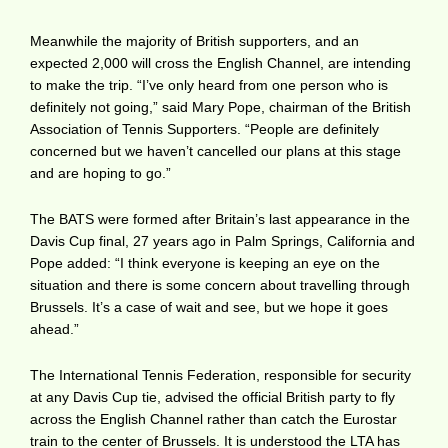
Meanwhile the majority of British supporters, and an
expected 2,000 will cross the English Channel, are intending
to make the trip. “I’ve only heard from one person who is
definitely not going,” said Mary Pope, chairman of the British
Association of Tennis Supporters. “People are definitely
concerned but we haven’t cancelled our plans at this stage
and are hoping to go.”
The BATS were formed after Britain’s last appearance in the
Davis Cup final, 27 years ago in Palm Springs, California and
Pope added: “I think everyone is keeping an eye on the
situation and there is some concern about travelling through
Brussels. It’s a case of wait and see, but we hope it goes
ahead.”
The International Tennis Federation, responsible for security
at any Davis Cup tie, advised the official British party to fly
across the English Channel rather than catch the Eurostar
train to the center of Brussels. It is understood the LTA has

+---+

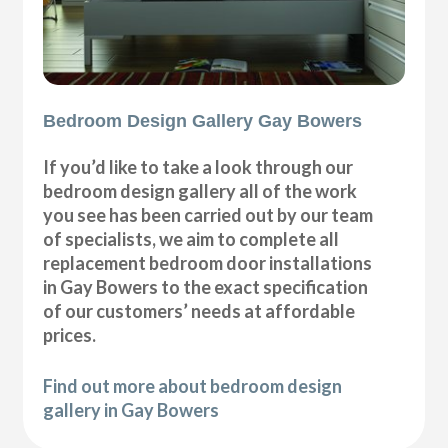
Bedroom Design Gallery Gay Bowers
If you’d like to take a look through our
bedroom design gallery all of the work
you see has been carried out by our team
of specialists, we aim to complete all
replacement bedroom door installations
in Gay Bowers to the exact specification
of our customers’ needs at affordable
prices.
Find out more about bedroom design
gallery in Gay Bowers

+---+

◆ Task to complete
The line above containing "at any Davis", the line containing "train to the", and every line between them are to be transcribed exactly; no other line is wanted.

◆ Solution to this task
at any Davis Cup tie, advised the official British party to fly
across the English Channel rather than catch the Eurostar
train to the center of Brussels. It is understood the LTA has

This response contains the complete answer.